Milky spots are unique lymphoid structures in the greater omentum that participate in both immune homeostasis of the peritoneal cavity and formation of omental metastases. We developed a rapid and simple staining method to enable macro-or stereomicroscopic identification of these miniscule structures in large samples of fixed human greater omentum.

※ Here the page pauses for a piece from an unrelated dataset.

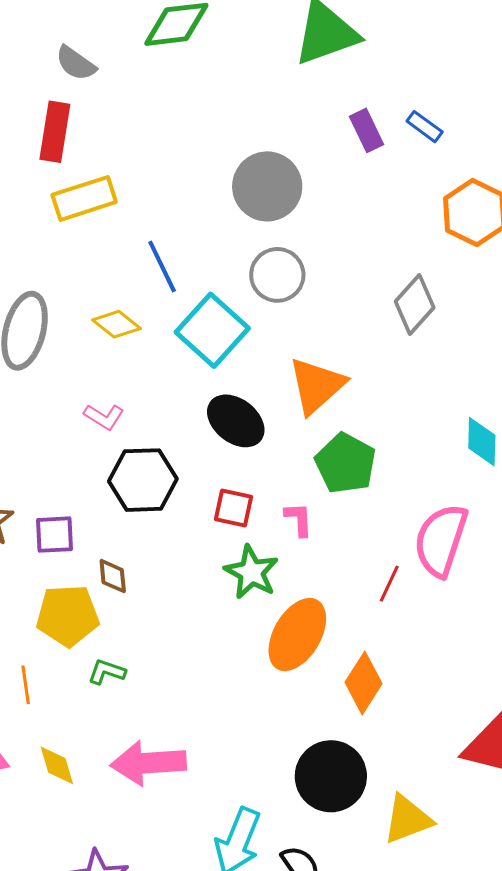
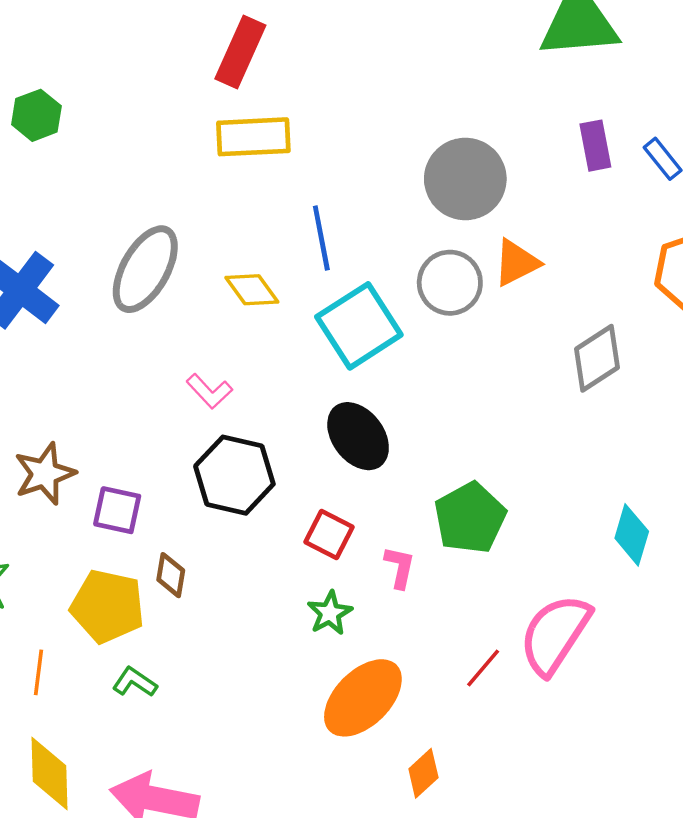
orange triangle: (317, 386) -> (516, 263), moved, size x0.7
green star: (251, 572) -> (330, 613), size x0.7
orange diamond: (363, 683) -> (423, 773), size x0.7
yellow diamond: (57, 765) -> (50, 773), size x1.4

By immersing approximately 6 × 4 cm samples of omental tissue in hematoxylin, these samples could be evaluated quickly for the presence of milky spots. We used an alum hematoxylin variant containing 1 g hematoxylin, 50 g aluminium ammonium sulfate, 0.2 g sodium iodide, 1 g citric acid and 50 g chloral hydrate. This staining method enabled us to determine the number, location, dimensions and topographical relation of milky spots to other structures. Our method also facilitates isolation of milky spots for further investigation. Hematoxylin imparts a blue color to the milky spots, which remains in place during further processing for paraffin embedding. This enabled easy recognition of milky spots during transfer through various solutions and permitted selection of relevant paraffin slides prior to additional staining.